Perhaps the first thing one notices is the absolutely horrible mixing and production quality. This is nothing new for Dream Theater, as many of their recent albums have been brick- walled to death. The mixing is uncharacteristically horrible as well, with the vocals being buried in the mix in favor of guitar. While the drums have gotten a slight boost in the mix, the tone is atrociously bad, lacking any kind of intensity and punch.

Besides the production, the album falls apart musically as well. The best way to describe it is, well, amateurish and lazy. I sense as if there was no self-control when putting this album together, as it seems as though any riff or other musical bit they thought of was used and deemed as good enough.

Besides this, the musical structures are unimaginative, and hardly deviate from the standard verse-chorus format, especially 'The Enemy Inside' and 'Along For the Ride.' The same is true with 'The Looking Glass' (though I do appreciate the Rush-inspired opening), 'The Bigger Picture,' 'Behind the Veil' and 'Surrender to Reason,' all of which offer nothing new musically.

This leaves us with just the opening 'False Awakening Suite,' the instrumental 'Enigma Machine,' and the epic 'Illumination Theory.' Despite being the only strong points of the album, they all lack a sort of cohesion, and are mostly uninspired.

Oddly, of these, the strongest is probably the 'False Awakening Suite.' Its concise nature and intense cinematic approach make this enjoyable.

The band has had some success with instrumentals in the past, but 'The Enigma Machine' is pretty sloppy. The main riff is amateurish, and the rest is just an unimaginative mesh of riffs and solos.

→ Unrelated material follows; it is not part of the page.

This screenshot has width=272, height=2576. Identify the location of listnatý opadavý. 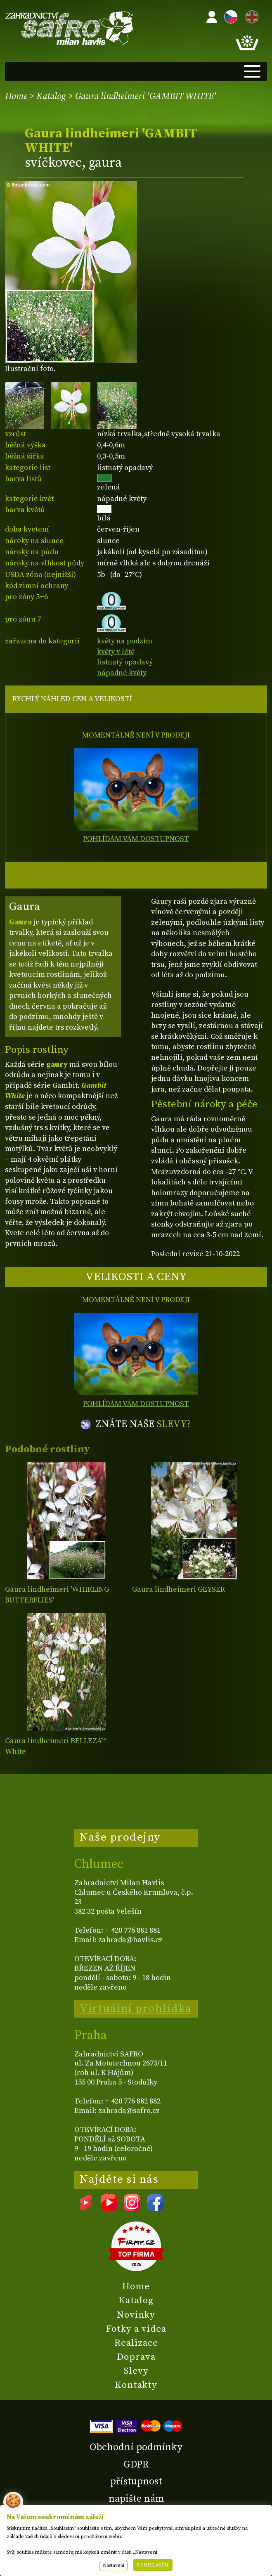 (125, 662).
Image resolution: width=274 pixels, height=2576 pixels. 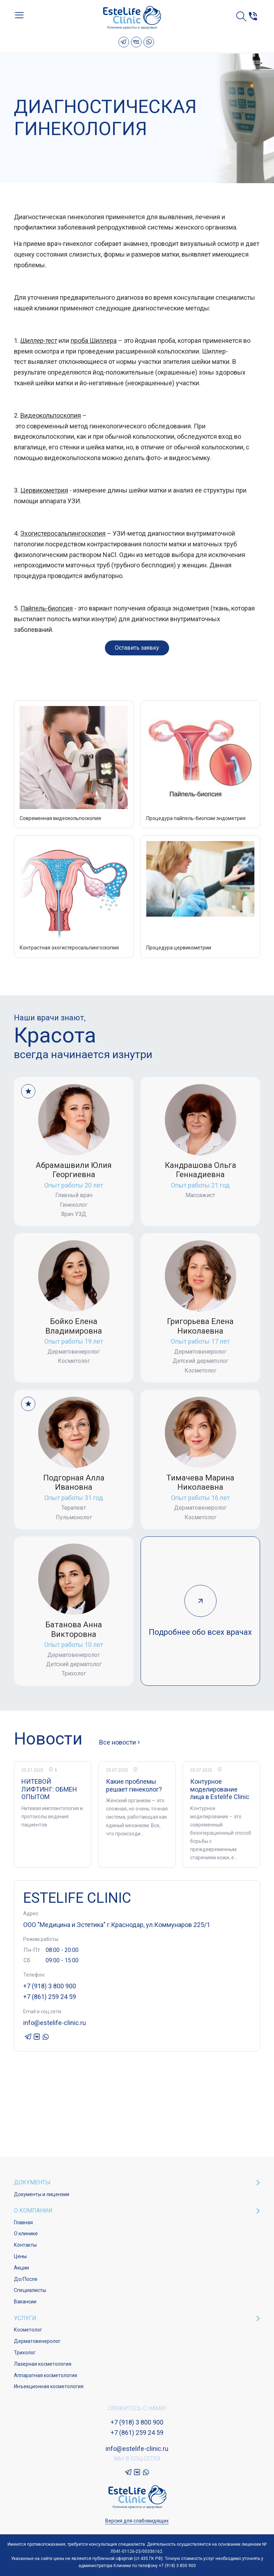 I want to click on Контурное моделирование лица в Estelife Clinic, so click(x=219, y=1789).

This brings us to the epic, which always seems to be the high point of any Dream Theater album which contains one. Right off the bat your hit with a beautiful Tchaikovsky-esque strings melody that serves as the main theme of the song. Following is some standard DT instrumental work. However, this is where it starts to lose any sort of cohesiveness. The ambient section, while short, is unnecessary and disrupts the flow of the song. The subsequent string section has an inspiring feel, and is certainly the high point of the entire album, but it is nothing you wouldn't hear in any motion picture. And of course, without any real transition, we're right back to the instrumental madness which continues until a predictably dramatic, yet strong LaBrie performance concludes the epic. A good song overall, with some strong and weak points, but it isn't nearly on the same level of their past epics.

If I have been harsh on this album it is for good reason, as I truly know what Dream Theater is capable of, as has been exemplified with masterpieces such as Images an Words or Scenes From a Memory, and even as recent as their previous album. But the songwriting is just too bland on this one. This heavier and more mainstream approach does not suit the band well, as they were always at their best when perfectly mixing melody, intensity, and complexity. But no band can stay great forever; every group loses their creative spark, and maybe this is that album, or maybe not. Regardless, the fact remains that the innovative and inspirational sound that graced their preceding albums is missing. And as such, I do not believe the album justifies the branding of the name Dream Theater.